Holy cow, what!? The continue;
An OIG investigation ultimately found that eight schools had used more than $142,000 in CPS funds to pay this vendor for 15 staff trips to Finland, Estonia, Egypt and South Africa for professional development and school visits. These tours also featured numerous scheduled as well as optional tourist activities of debatable value, including a visit to a South African game park, a hot air balloon ride, camel rides and a visit to a bazaar. Thirteen of the 15 trips were never pre-approved, as required
They detail other crazy things, like Hawaiian vacations;
One teacher’s $4,700, seven-day trip to a luxury Hawaiian resort for a four-day professional development seminar. This is just one example of an employee using taxpayer funds to stay beyond the scheduled days of a conference at a location of questionable necessity.
Or spa resorts;
Multi-day education retreats at spa resorts or large hotel complexes that were less than 50 miles from work sites — and therefore not lodging expenses that should have been funded by CPS under district travel policies. In contrast, one suburban school district official said her district uses its school buildings, local banquet halls or local hotels for professional development and would “never ever” allow a retreat at a resort or spa.
Or private black cars to-and-from the airport.
Private sedans via a limo service to carry employees to and from Chicago airports.
This one is familiar, you may remember that Dr. Horton used the District 65 purchasing card for Lyft Luxe rides in Los Angeles. I’ve written for years about things District 65 wasted money on that should’ve gone towards instruction (Food, Cars, Friends)
The list goes on on and on. Seriously go read the CPS report.
I can’t help feel hopeless about this situation. We’re closing schools at a time when the academic standards are collapsing - we should be investing more in instruction, not less. Universities are screaming that students are showing up unprepared, yet when you watch the presentation from Foster School principal in the 11/3 meeting, (slides) actual bon-a-fide instruction seems like an afterthought. Sometimes I wonder if we’ve lost sight on who the schools are actually for.




I know I will not shut up about math. But when I see what is possible with good math instruction and extra tutoring, it actually shocks the conscience. My children enrolled at Mathnasium after receiving sub-par instruction at D65 (for a myriad of reasons). It was life-changing. My one child went up almost sixty percentage points on the MAP test! This goes to show that the amount of time we spend on math is crucial. How we spend that time is equally important. If kids are throwing stuff, swearing at teachers and yelling during math instruction, that math instruction simply will not be productive.

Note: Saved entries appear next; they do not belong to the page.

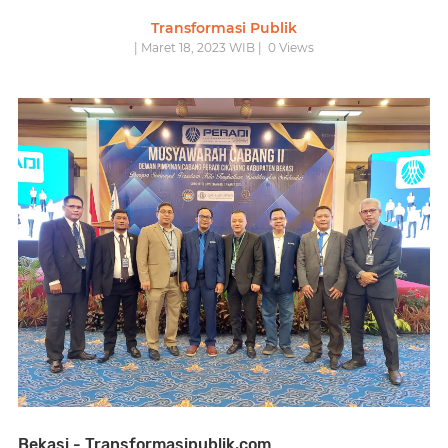
Transformasi Publik
| Maret 18, 2023 WIB |
0
Views
Bekasi - Transformasipublik.com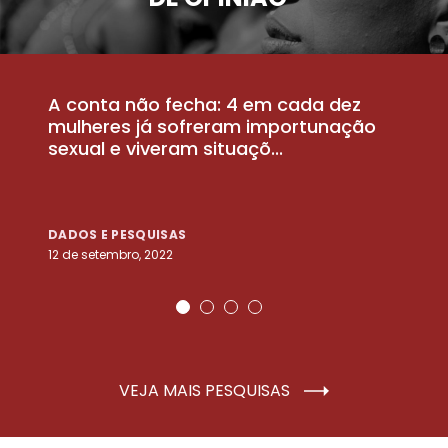
A conta não fecha: 4 em cada dez
P
la
mulheres já sofreram importunação
a
sexual e viveram situaçõ...
m
DADOS E PESQUISAS
D
12 de setembro, 2022
25
VEJA MAIS PESQUISAS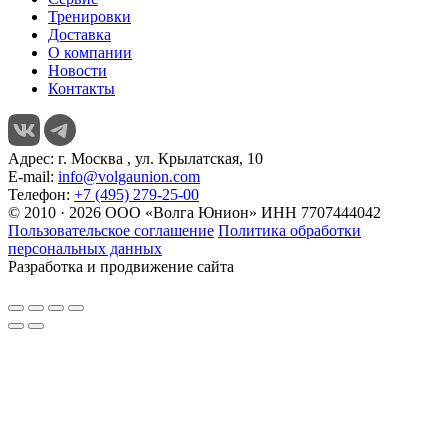
Тренировки
Доставка
О компании
Новости
Контакты
Адрес:
г. Москва , ул. Крылатская, 10
E-mail:
info@volgaunion.com
Телефон:
+7 (495) 279-25-00
© 2010 · 2026 ООО «Волга Юнион» ИНН 7707444042
Пользовательское соглашение
Политика обработки
персональных данных
Разработка и продвижение сайта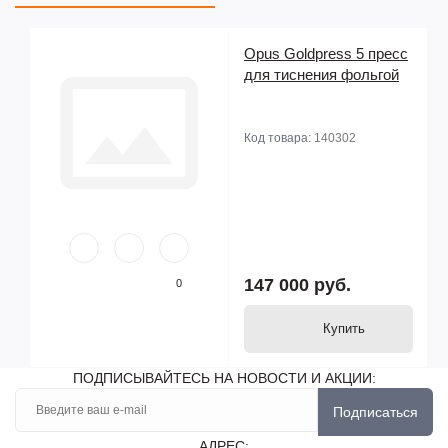
Opus Goldpress 5 пресс
для тиснения фольгой
Код товара:
140302
147 000 руб.
0
Купить
ПОДПИСЫВАЙТЕСЬ НА НОВОСТИ И АКЦИИ:
Подписаться
АДРЕС: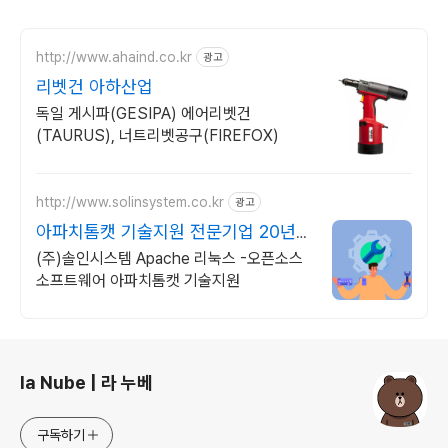
http://www.ahaind.co.kr
광고
리벳건 아하산업
독일 게시파(GESIPA) 에어리벳건
(TAURUS), 너트리벳공구(FIREFOX)
http://www.solinsystem.co.kr
광고
아파치톰캣 기술지원 전문기업 20년이
상 기술지원 노하우
(주)솔인시스템 Apache 리눅스 -오픈소스
소프트웨어 아파치톰캣 기술지원
로그 정보
la Nube | 라 누베
구독하기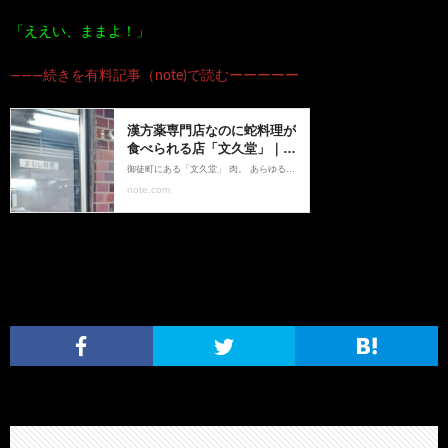
「ええい、ままよ！」
―――続きを有料記事（note)で読むーーーーー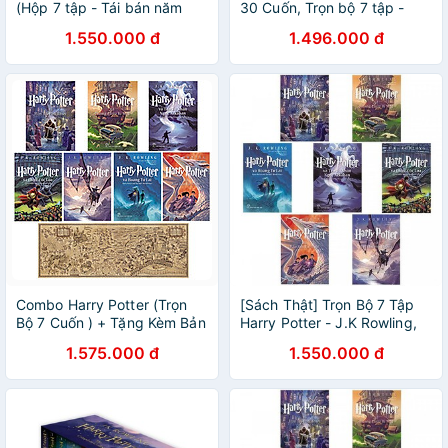
(Hộp 7 tập - Tái bán năm
30 Cuốn, Trọn bộ 7 tập -
2017)
Khổ nhỏ
1.550.000 đ
1.496.000 đ
Combo Harry Potter (Trọn
[Sách Thật] Trọn Bộ 7 Tập
Bộ 7 Cuốn ) + Tặng Kèm Bản
Harry Potter - J.K Rowling,
Đồ Phép Thuật
Lý Lan (Không Hộp)
1.575.000 đ
1.550.000 đ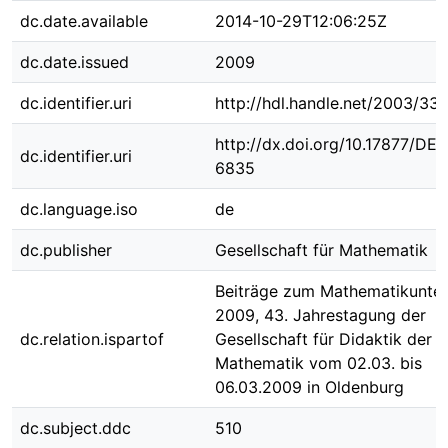
dc.date.available
2014-10-29T12:06:25Z
dc.date.issued
2009
dc.identifier.uri
http://hdl.handle.net/2003/33
http://dx.doi.org/10.17877/DE
dc.identifier.uri
6835
dc.language.iso
de
dc.publisher
Gesellschaft für Mathematik
Beiträge zum Mathematikunter
2009, 43. Jahrestagung der
dc.relation.ispartof
Gesellschaft für Didaktik der
Mathematik vom 02.03. bis
06.03.2009 in Oldenburg
dc.subject.ddc
510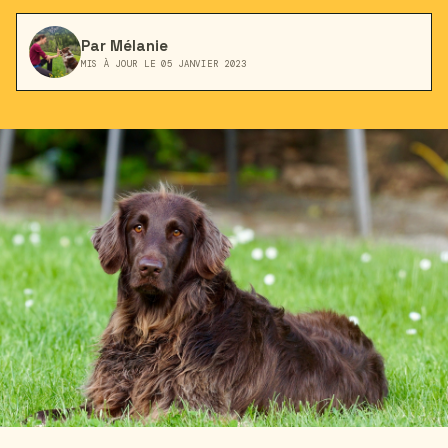
Par Mélanie
MIS À JOUR LE 05 JANVIER 2023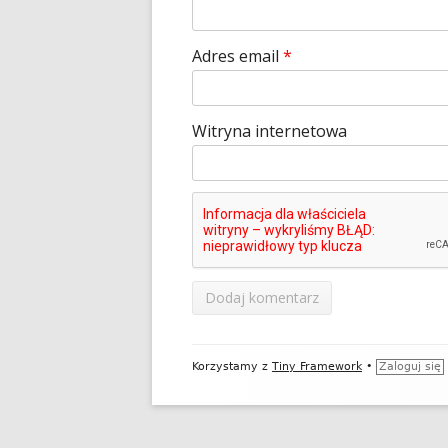
Adres email
*
Witryna internetowa
Zawartość
Korzystamy z
Tiny Framework
•
Zaloguj się
stopki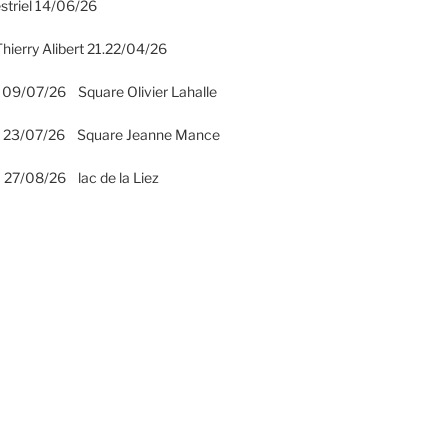
striel 14/06/26
hierry Alibert 21.22/04/26
 09/07/26 Square Olivier Lahalle
2 23/07/26 Square Jeanne Mance
 27/08/26 lac de la Liez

This is not rocket science. It is such an easy fix: math is the priority. MATH IS THE PRIORITY! There I said it. In all caps. I cannot stand the narrative some kids aren’t good at math. I hate that. I hate that narrative. It is lazy and it sucks.
I understand not everyone can enroll in extra tutoring. But if we brought the tutors to the school and made it a priority so much could be possible.
I'll tell you how to fix it - hire more teachers! One teacher for 22 kids, each with wildly different social, emotional and academic needs doesn't cut it anymore. There are not enough wobble stools, new curriculums, differentiated instruction or administrators to address all the needs in one classroom.